Yes, there is nihilism in that—the zine’s own tagline on itch.io describes it so—but there is also strength. We are, after all, still here. Under extreme tragicomic circumstances, these kind, little creatures continue to survive. The strength required to hold on to life while split in two or totally alone is immense, but the creatures never show it. Instead they whine with pain or scream in forced joy. It is effort without any of its traditional markers. Nathalie emphasized this in our interview: “If you can survive, and just be here at the end of the day, you are powerful. It takes a lot of strength to go through all this shit and just be ok… or not be ok. Either is perfectly fine.” That last sentence is the key to EVERYTHING IS GOING TO BE OKAY’s entire project. The fact is, those suffering from trauma or less, including myself and many of the people reading this, are not okay. But people don’t need the pacifying comfort of “digital hugs” or patronizing advice. They need to be validated, really heard, and their strength must be recognized.

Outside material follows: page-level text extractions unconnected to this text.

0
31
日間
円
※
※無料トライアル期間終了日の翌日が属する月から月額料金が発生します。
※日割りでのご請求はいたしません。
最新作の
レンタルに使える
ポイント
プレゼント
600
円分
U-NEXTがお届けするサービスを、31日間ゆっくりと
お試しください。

In that spirit, the zine frequently asks you to just linger and feel. When every interaction is a helpless act against inevitable death or harm, the zine really forces you to listen and understand the pain of its characters. Even when it lets you really interact, like with the aforementioned powerpoint or portrait, they become a way of listening to yourself through the apparatus of the zine. Lawhead themself was startled by how much time players actually did spend in its creative moments: “I think maybe the creativity here was a coping mechanism to help unwrap whatever the pages made you feel. Like, there’s nothing that you can do about this fucked up situation other than maybe write a short story about it with the characters.” It is that helplessness that makes these moments of creativity so empowering. When I made the powerpoint, I filled it with the frustration I felt towards my day job. I framed my intrusive, self deprecating thoughts with the glitz and glamour of a presentation. In giving those things presence through the soft, wounded voices of these strange animals, I felt something like relief.

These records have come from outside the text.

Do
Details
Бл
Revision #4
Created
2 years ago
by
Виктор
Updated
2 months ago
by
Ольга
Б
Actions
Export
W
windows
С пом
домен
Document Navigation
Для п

everything_is_going_to_be_okay_head.jpg

I do not wish to claim that the zine is therapeutic, or somehow transcends videogaming. Rather, it is honest about its limitations. A zine like this cannot materially change the situations people find themselves in. It can, however, resonate with those situations. Nathalie said to me that the lack of a player character “give[s] you distance, so taking that away kind of robs the player from that protection. You’re expected to confront what you are seeing as yourself.” It’s true. I did and do feel confronted. However, it is not confrontation like a showdown at sunset or a massive monster you must destroy with your cunning. Rather it is a confrontation like a blank page, a dormant pen, a mirror. In some sense, EVERYTHING IS GOING TO BE OKAY asks nothing more of us than to sit and listen, both to ourselves and others.

That is why, four years on, it feels more powerful than ever. In the last few months of the pandemic, we have focused a lot on games as escapism, on Animal Crossing or Hades being the “games we need right now.” EVERYTHING IS GOING TO BE OKAY, though, cannot position itself as outside of life. It is rather a deeply personal thing that asks you to engage with it personally. As Nathalie themselves said to me, “The game industry is founded on so much “pleasing” gamers, fitting in, making something that sells, it’s almost an act of rebellion to make something that’s uniquely you.” The zine is, of course, only one example of that. For another, Lawhead pointed toward Nightmare Temptation Academy. However, it’s one that has only continued to grow in significance to me. EVERYTHING IS GOING TO BE OKAY will continue to resonate, when games of the year and launch titles have long since faded from memory.